__PROBLEM TO SOLVE__: Among the records that follow, set down only the lines from the one containing "Liens et Contacts" to the one containing "prendre des décisions, mais", both included, exactly.

··· INFORMATION SUPPLIED ···

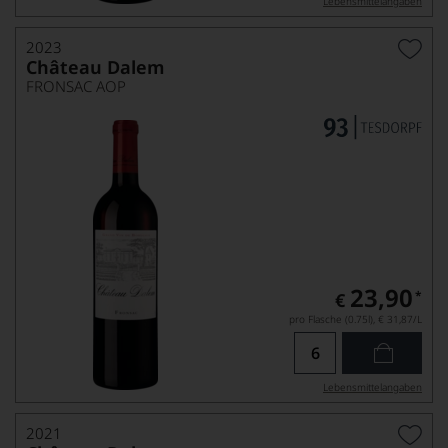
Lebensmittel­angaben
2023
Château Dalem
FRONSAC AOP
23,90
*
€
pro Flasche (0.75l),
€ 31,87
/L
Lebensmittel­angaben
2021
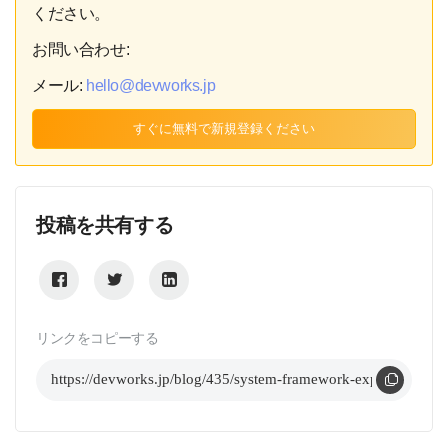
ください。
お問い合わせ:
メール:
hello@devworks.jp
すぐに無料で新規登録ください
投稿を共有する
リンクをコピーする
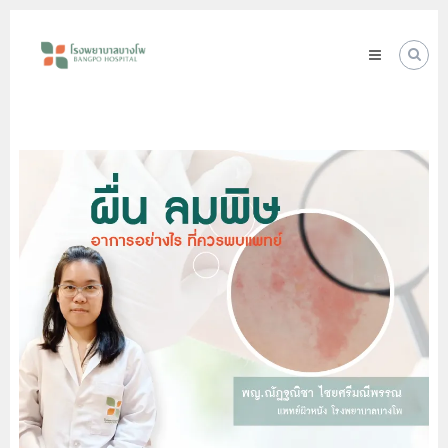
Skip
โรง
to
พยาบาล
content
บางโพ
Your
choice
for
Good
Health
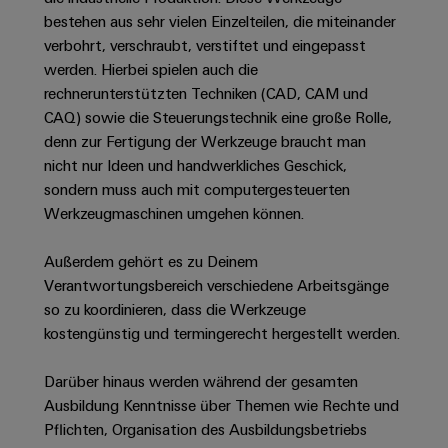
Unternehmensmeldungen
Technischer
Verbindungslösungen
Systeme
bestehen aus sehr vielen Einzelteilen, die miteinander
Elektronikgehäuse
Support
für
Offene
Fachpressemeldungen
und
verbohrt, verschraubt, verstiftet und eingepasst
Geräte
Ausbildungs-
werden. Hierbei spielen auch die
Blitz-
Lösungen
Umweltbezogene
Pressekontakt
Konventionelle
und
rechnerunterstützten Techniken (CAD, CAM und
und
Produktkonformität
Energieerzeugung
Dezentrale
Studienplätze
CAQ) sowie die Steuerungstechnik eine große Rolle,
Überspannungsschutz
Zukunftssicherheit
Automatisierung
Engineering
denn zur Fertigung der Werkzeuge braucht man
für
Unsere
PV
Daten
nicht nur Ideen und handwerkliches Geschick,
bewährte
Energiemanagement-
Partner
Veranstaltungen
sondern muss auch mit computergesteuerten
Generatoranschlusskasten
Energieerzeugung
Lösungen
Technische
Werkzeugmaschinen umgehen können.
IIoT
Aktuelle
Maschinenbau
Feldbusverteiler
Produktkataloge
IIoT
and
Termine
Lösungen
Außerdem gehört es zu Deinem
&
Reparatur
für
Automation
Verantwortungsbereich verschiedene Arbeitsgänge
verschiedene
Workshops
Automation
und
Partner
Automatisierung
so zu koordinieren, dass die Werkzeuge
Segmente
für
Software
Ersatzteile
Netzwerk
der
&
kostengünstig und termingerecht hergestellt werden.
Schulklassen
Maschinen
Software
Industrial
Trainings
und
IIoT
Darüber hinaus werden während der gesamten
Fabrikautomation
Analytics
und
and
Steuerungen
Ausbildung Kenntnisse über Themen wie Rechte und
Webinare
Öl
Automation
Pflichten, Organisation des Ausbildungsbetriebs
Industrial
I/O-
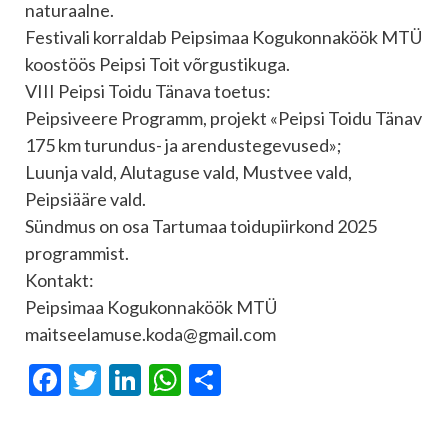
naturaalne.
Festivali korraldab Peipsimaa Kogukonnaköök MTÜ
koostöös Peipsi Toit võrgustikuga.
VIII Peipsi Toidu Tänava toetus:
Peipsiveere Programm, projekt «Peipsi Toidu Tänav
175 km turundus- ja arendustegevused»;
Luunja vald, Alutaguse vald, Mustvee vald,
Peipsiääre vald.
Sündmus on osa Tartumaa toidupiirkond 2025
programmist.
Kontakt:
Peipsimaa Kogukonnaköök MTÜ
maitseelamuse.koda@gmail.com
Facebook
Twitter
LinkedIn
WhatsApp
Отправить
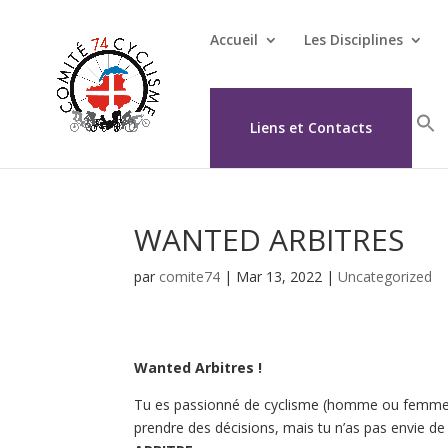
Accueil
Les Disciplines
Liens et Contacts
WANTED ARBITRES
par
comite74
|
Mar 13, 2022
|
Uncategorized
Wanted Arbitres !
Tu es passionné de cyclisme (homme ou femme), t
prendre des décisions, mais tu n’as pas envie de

···
··· INFORMATION SUPPLIED ···

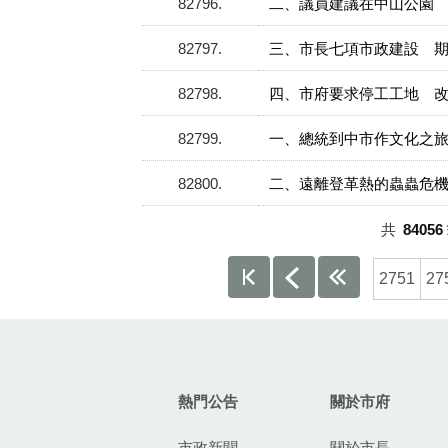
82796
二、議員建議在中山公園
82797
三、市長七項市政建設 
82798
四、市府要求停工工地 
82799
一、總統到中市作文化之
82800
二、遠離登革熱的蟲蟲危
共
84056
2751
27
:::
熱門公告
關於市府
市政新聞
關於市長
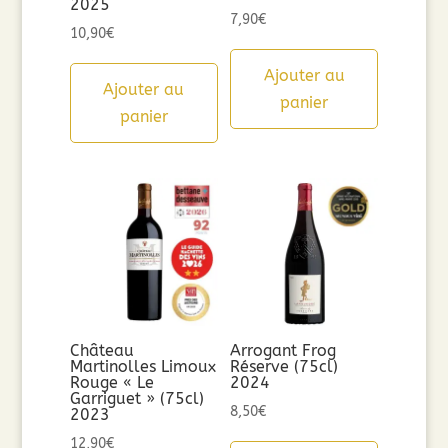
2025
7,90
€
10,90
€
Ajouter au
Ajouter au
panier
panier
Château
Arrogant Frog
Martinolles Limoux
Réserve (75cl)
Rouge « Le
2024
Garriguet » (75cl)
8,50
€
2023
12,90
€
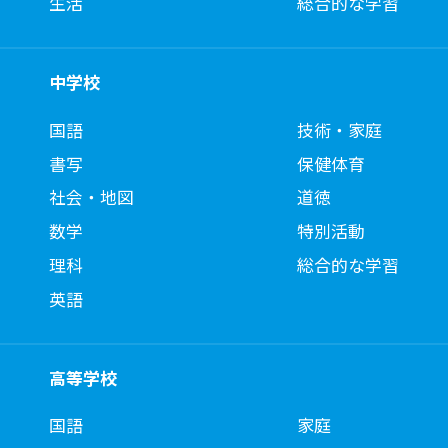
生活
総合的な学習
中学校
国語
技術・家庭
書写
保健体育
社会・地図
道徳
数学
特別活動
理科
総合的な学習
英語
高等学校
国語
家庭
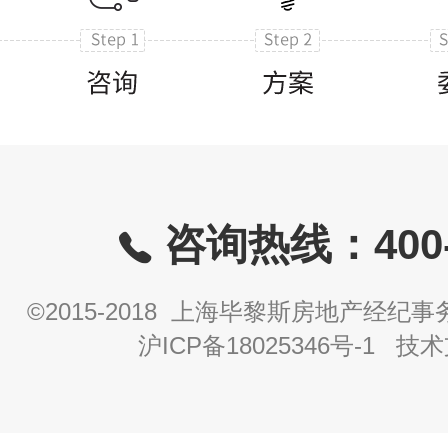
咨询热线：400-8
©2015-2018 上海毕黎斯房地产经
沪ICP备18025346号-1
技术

···
··· INFORMATION SUPPLIED ···

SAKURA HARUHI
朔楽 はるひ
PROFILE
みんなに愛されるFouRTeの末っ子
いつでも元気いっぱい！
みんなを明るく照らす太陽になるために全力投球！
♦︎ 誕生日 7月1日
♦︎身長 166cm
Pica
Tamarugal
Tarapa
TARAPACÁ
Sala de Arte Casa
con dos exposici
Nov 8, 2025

···

__RESULT OF THE EXERCISE__:
Liens et Contacts
WANTED ARBITRES
par
comite74
|
Mar 13, 2022
|
Uncategorized
Wanted Arbitres !
Tu es passionné de cyclisme (homme ou femme), t
prendre des décisions, mais tu n’as pas envie de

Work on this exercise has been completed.